● **EXERCISE INPUTS**
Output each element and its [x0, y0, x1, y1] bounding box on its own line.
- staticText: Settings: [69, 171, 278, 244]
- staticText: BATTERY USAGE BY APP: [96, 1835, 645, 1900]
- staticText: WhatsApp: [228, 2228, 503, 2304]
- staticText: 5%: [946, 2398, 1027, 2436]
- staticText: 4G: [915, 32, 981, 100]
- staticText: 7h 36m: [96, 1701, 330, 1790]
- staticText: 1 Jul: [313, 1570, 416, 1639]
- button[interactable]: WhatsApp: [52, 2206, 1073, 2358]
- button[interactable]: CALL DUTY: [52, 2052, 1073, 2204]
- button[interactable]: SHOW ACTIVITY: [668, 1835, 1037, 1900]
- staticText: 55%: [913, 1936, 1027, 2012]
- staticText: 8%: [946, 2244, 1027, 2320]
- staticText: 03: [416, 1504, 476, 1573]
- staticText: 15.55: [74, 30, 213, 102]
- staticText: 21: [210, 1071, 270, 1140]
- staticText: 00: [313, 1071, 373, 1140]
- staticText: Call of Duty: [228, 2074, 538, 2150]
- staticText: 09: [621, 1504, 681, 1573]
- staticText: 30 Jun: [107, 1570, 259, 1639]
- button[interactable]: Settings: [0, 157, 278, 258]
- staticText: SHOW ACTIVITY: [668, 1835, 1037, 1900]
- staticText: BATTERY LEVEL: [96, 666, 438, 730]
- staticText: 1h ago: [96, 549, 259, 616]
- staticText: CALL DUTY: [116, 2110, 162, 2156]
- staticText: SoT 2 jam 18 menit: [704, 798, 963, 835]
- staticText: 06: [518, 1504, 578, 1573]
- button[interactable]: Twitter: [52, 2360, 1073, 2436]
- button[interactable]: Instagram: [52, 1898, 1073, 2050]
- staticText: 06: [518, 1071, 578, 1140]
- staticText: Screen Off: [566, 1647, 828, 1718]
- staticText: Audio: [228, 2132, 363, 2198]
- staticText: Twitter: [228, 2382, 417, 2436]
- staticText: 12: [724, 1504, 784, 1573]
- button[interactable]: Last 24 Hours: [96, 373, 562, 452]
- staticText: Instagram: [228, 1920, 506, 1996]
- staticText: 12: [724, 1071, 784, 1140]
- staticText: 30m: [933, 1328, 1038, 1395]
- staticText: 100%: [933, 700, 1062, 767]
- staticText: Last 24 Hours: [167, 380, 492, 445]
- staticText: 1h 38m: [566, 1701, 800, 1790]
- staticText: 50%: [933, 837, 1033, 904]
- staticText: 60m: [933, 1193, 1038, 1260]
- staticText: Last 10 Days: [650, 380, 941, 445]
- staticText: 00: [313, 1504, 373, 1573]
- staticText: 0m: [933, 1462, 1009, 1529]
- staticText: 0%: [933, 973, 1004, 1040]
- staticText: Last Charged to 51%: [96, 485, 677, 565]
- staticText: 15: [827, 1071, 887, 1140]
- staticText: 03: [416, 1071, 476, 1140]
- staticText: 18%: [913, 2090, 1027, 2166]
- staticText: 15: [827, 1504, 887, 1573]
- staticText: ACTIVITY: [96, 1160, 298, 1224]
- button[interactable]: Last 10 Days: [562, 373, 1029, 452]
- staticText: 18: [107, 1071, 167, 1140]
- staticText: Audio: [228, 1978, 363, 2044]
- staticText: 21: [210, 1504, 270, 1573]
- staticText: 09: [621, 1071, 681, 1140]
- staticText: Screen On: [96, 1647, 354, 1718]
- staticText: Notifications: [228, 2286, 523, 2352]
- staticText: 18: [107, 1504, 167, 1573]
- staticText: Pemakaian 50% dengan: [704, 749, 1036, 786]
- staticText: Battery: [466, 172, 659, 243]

● **TASK INSTRUCTIONS**
Of the lines above, copy each that contains "Instagram".

● **COMPLETED EXERCISE**
- button[interactable]: Instagram: [52, 1898, 1073, 2050]
- staticText: Instagram: [228, 1920, 506, 1996]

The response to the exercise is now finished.